Black Mirror is at it again. Several years ago, Bandersnatch, a special spin-off episode of the anthology series, which tells dark, cautionary tales about the use of technology, turned heads for putting interactivity directly in a TV show. You were able to, by using simple either-or choices, choose which path the story took, to a degree. What was clever about it was how the function mirrored form, as the episode itself followed the creation of a game offering a similar kind of choice – or an illusion of choice, as the case turned out to be. There were many meta layers to it. And now an episode in the brand new series of Black Mirror, released on Netflix this week, is trying to do a similar thing.
Sort of.
The episode in question is Plaything, which stars Peter Capaldi as a scraggly suspect in a murder case, one which has links to an unusual video game made during the 1990s. The episode revolves around Capaldi’s character’s statement and life story, as we flash back to the 1990s, when he was working as a video game journalist for magazine PC Zone, just as Black Mirror creator and episode writer Charlie Brooker once did. His life takes a dramatic turn when he’s asked to preview his idol Colin Ritman’s new game.
If the Ritman name sounds familiar that’s because it is.
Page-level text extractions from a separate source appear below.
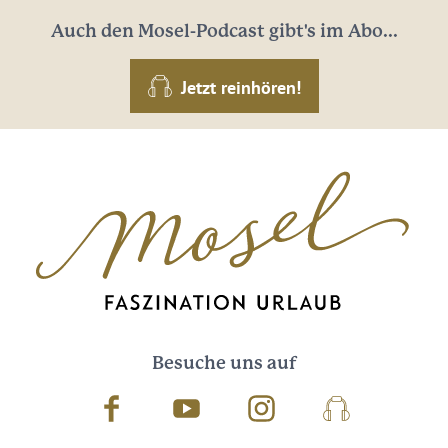
Auch den Mosel-Podcast gibt's im Abo...
Jetzt reinhören!
Besuche uns auf
Facebook
Youtube
Instagram
Podcast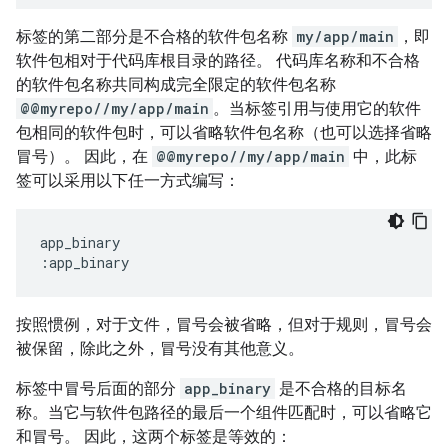
标签的第二部分是不合格的软件包名称
my/app/main
，即
软件包相对于代码库根目录的路径。 代码库名称和不合格
的软件包名称共同构成完全限定的软件包名称
@@myrepo//my/app/main
。当标签引用与使用它的软件
包相同的软件包时，可以省略软件包名称（也可以选择省略
冒号）。 因此，在
@@myrepo//my/app/main
中，此标
签可以采用以下任一方式编写：
app_binary

按照惯例，对于文件，冒号会被省略，但对于规则，冒号会
被保留，除此之外，冒号没有其他意义。
标签中冒号后面的部分
app_binary
是不合格的目标名
称。当它与软件包路径的最后一个组件匹配时，可以省略它
和冒号。 因此，这两个标签是等效的：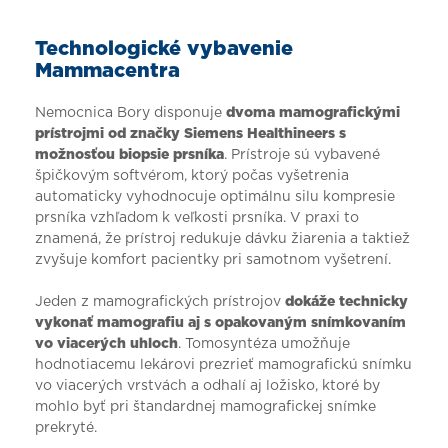
Technologické vybavenie
Mammacentra
Nemocnica Bory disponuje
dvoma mamografickými
prístrojmi od značky Siemens Healthineers s
možnosťou biopsie prsníka
. Prístroje sú vybavené
špičkovým softvérom, ktorý počas vyšetrenia
automaticky vyhodnocuje optimálnu silu kompresie
prsníka vzhľadom k veľkosti prsníka. V praxi to
znamená, že prístroj redukuje dávku žiarenia a taktiež
zvyšuje komfort pacientky pri samotnom vyšetrení.
Jeden z mamografických prístrojov
dokáže technicky
vykonať mamografiu aj s opakovaným snímkovaním
vo viacerých uhloch
. Tomosyntéza umožňuje
hodnotiacemu lekárovi prezrieť mamografickú snímku
vo viacerých vrstvách a odhalí aj ložisko, ktoré by
mohlo byť pri štandardnej mamografickej snímke
prekryté.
Ritman was in Bandersnatch, where he was also idolised by the main character, and he’s played by the same actor again, Will Poulter (who was excellent in the prescription drug-focused series Dopesick, in case you haven’t seen it). There’s so much about the set-up of Plaything that’s similar: Tuckersoft is once again the fictional game developer at the heart of the story, only this time it’s depicted in the early 90s rather than the 80s, and hallucinogenic drugs play a catalytic role in the plot again. The major difference is the game around which everything revolves.